大阪のドラッグストア「ダイコクドラッグ」の運営会社が、転売目的が疑われる中国人観光客らに不適切な免税品の販売を繰り返したとして、大阪国税局から約3億円を追徴課税されていた。複数メディアが報じた。本人確認が不十分のまま、販売していたという。
では、免税要件を満たす手続きとはどのようなものか。国税庁に聞いた。
免税店が「不正」主導する事例も
国税庁によれば、こうだ。税務署から許可を受けた免税店を経営する事業者は、短期滞在する外国人観光客のような免税購入対象者からパスポートなどを提示してもらい、対象者かどうか確認。購入者に必要事項を説明した上で、免税対象物品を販売する。
対象者の購入記録情報は、国税庁が運用する免税販売管理システムに送信しなければならない。その記録は約7年間保存する必要がある。
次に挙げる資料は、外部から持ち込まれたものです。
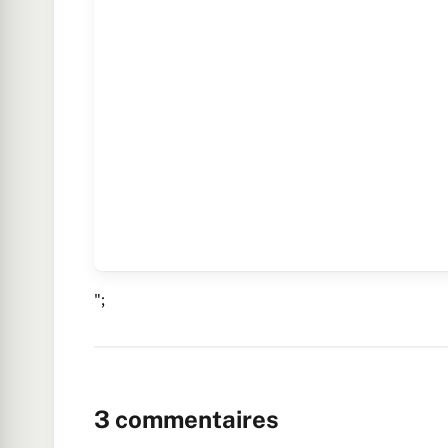
";
3
commentaires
免税対象物品は、通常生活の用に供する物品だ。事業または販売用として購入されることが明らかな物品は、これに該当しないため、対象物品に含まれない。金または白金の地金も除かれる。
家電、バッグ、衣料品などの一般物品は、税抜販売価額の合計額が5000円以上だと、免税販売の対象になる。飲食料品、医薬品、化粧品などの消耗品は、5000円以上50万円以下だと対象だ。
これが免税の要件になる。だが、近年、国内事業者などの指示のもと、大量・多額の免税購入を行い、国外に持ち出さずに国内転売して不正に利益を得るケースも。これを免税店が主導する事例もあるという。
免税制度を見直す動きもある。「令和6年度税制改正大綱」では、制度が不正に利用されている現状があるとし、出国時に税関において免税購入物品の持ち出しが確認された場合、免税販売が成立する制度へ見直すと記されている。